There was another home I visited, one in which the husband, wife, and daughters lived in such loving accord that I felt blessed being there. They lived in a tiny, crowded apartment, and it was radiant.

I thought of both places when the phrase "family values" came up once again in the context of the fight against state recognition of same-sex unions, which have unfairly been seen as a grave threat to the family. Simply given the numbers, divorce would seem to be a much greater threat (if indeed same-sex unions pose any threat to the family at all, something that remains to be demonstrated); but before we get even to that place in the argument, let’s ask some questions about the thing we’ve put on the pedestal.

Most of us will find our way to salvation, or for that matter to damnation, from within the context of a family. Even celibates are formed in large part by their relationship with parents and siblings; married people live with their partners, well or badly, and do a more or less decent job of raising their children.

We all know what a mixed endeavor family is. There are corners in every family, even happy ones, where you can find depression and chemical dependencies; in unhappy families, cruelty and control reign. The family, like anything human, exists in a wounded world, and shares to a greater or lesser extent in its woundedness.

Yet we have the talk of family as a kind of Eden, the place within which we would all be free and happy, if only it were not threatened from without by some invading worm—gay marriage, divorce, bad television programming, fragmented meal schedules, over-busy parents and children... It is true that there are many pressures on families, and some are indeed deplorable, but many of the dangers lie within family life itself. The freedom in many homes is very often the freedom to speak abusively to mates, children, siblings, or parents in ways we would never speak to friends or fellow workers. There is in many homes a level of malice that can range from teasing to torment, and this isn’t the result of any contemporary cultural failing. As Solzhenitsyn has pointed out, we are eager to locate evil in the other, but the line between good and evil runs through each of our hearts.

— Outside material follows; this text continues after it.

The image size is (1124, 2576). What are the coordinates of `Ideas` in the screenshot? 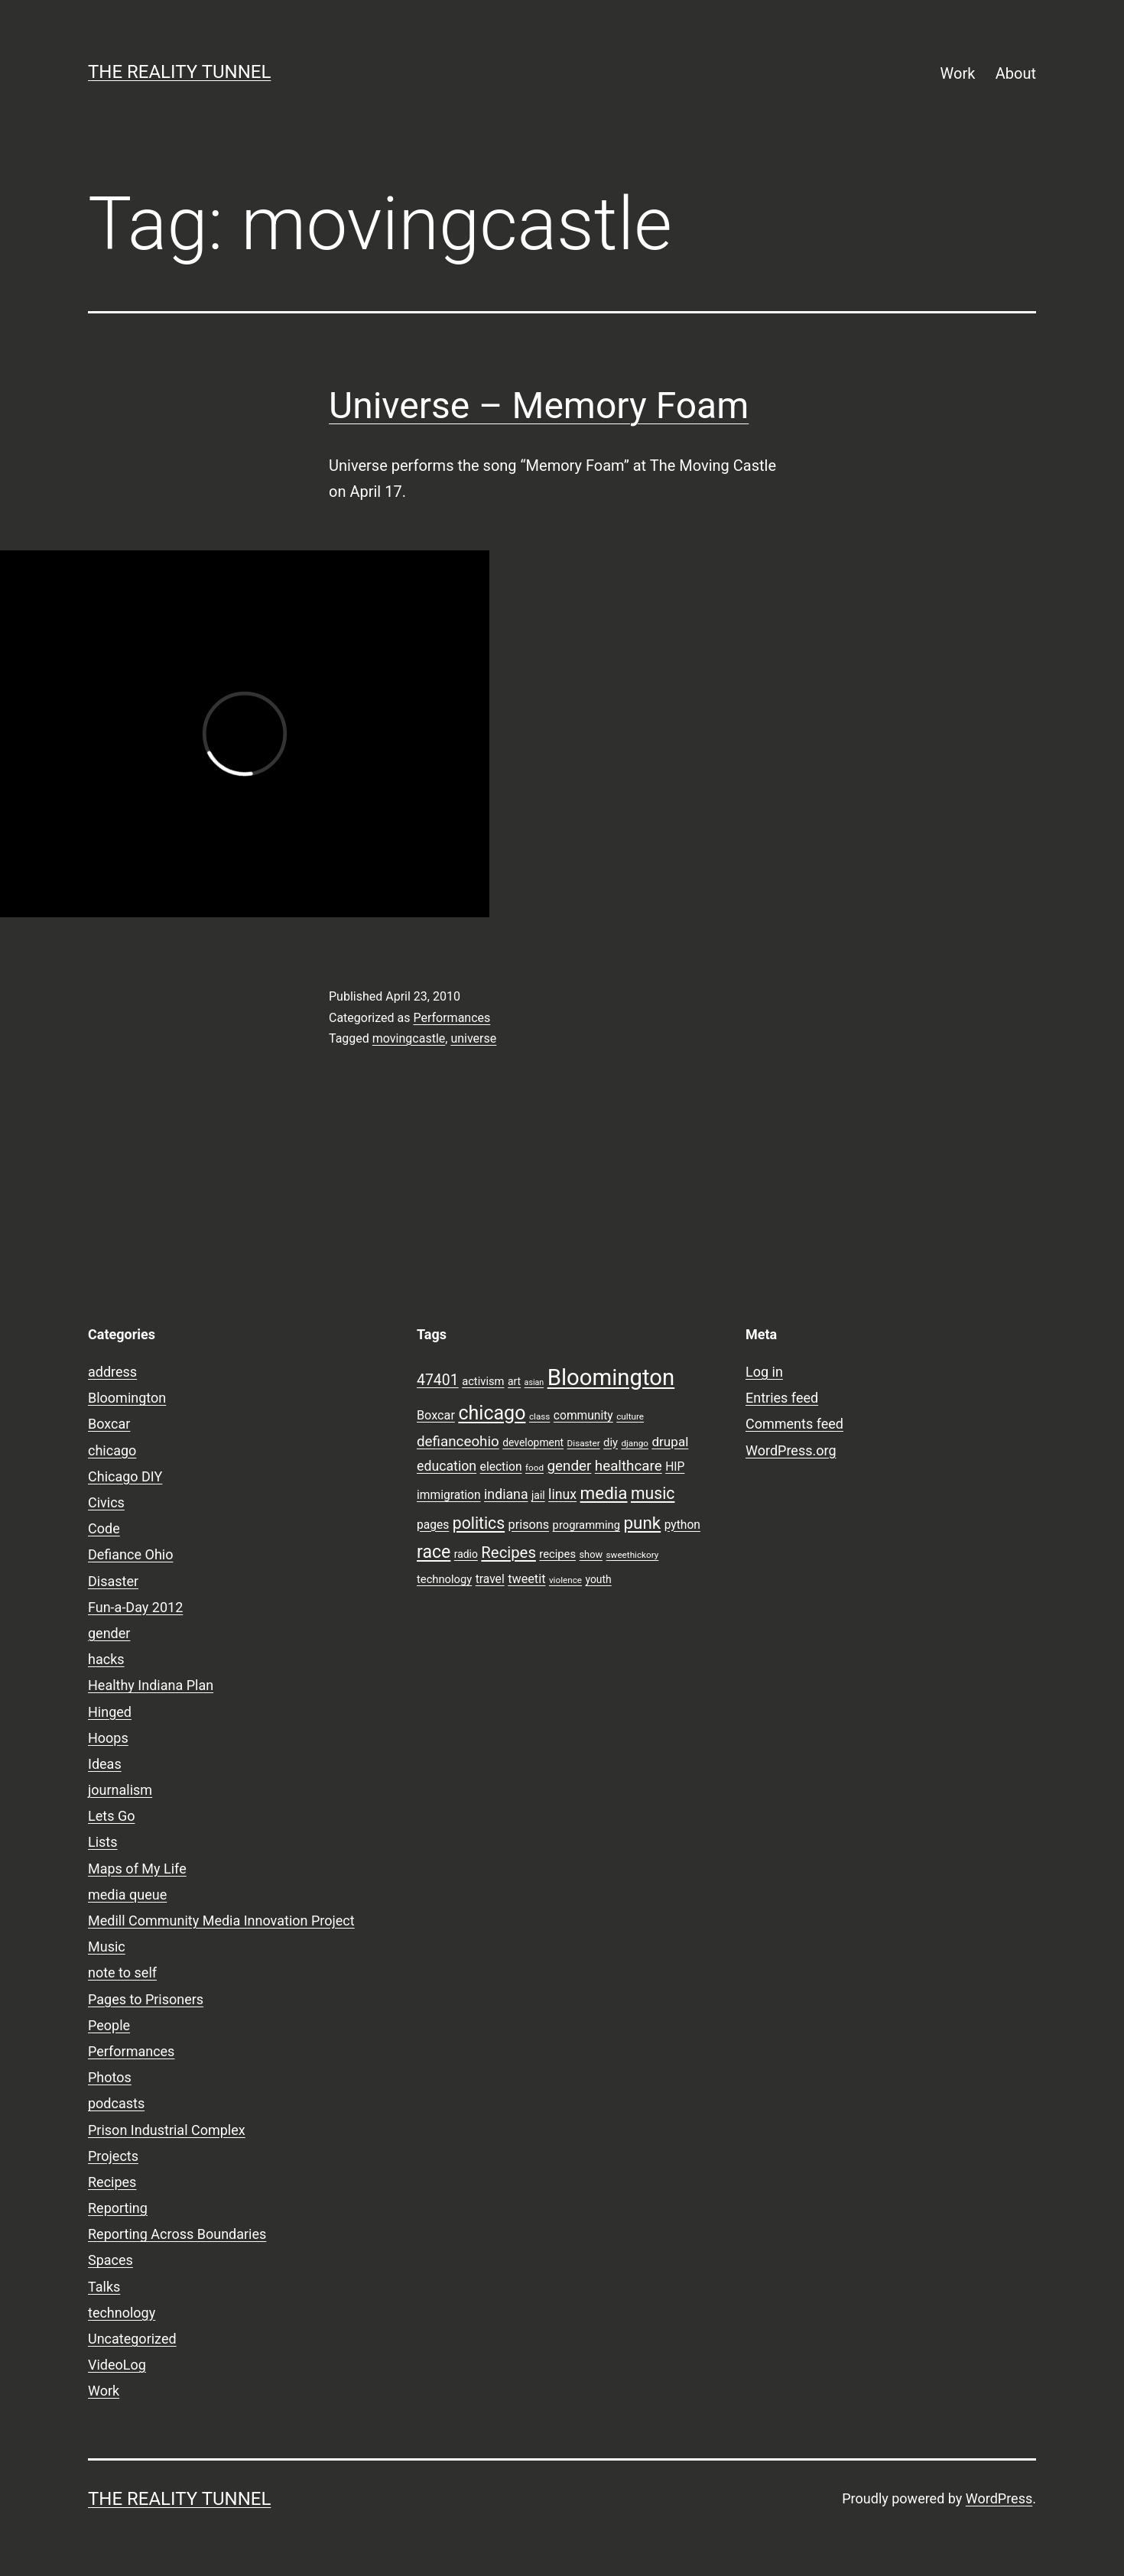 It's located at (105, 1764).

Even in good homes there is at some level a psychological pressure that is much like the Stockholm Syndrome—the phenomenon in which captives begin to identify with and even defend the values of their captors. After all, children are smaller and weaker than the adults who demand things of them, tell them what they should consider good and bad, important and unimportant. For a lengthy portion of their lives they will go along with what they are told, in large part because they must. Later there may be some rebellion, but it is natural for parents to want their children to do what seems right to the parents, and to share their beliefs. There is no way around this, except for total parental neglect, but it is not an uncomplicated—or always beneficent—process.

Families and family life itself can become idols. This is clear from Jesus’ own views of family, which were hardly reverential: "I have come to set a man against his father, and a daughter against her mother, and a daughter-in-law against her mother-in-law. And a person’s enemies will be those of his own household" (Matt. 10:35-36). Those who do the will of the Father are Jesus’ mother, brother, and sister. Family and marriage were clearly important to Jesus—his teaching on marriage is quite strict, and his compassion for children apparent. Some things matter more than family, however, and when family becomes an obstacle, an idol, it must be rejected.

If some families are havens of peace and love it is because the people in them, parents and children, have learned to love and to forgive. This can be communicated by parents to children. But there are striking phenomena that show a grace beyond the family at work—children, for example, who learn to forgive abusive parents, and work hard to break the cycle of abuse. That the family can be holy is seen in our central Christian metaphors: God as father, Mary as the mother of the Lord, Jesus the first of many brothers and sisters. Yet that families can also breed sorrow and even evil—from within, not because the culture made them do it—is all too apparent, and we can see the effects all around us.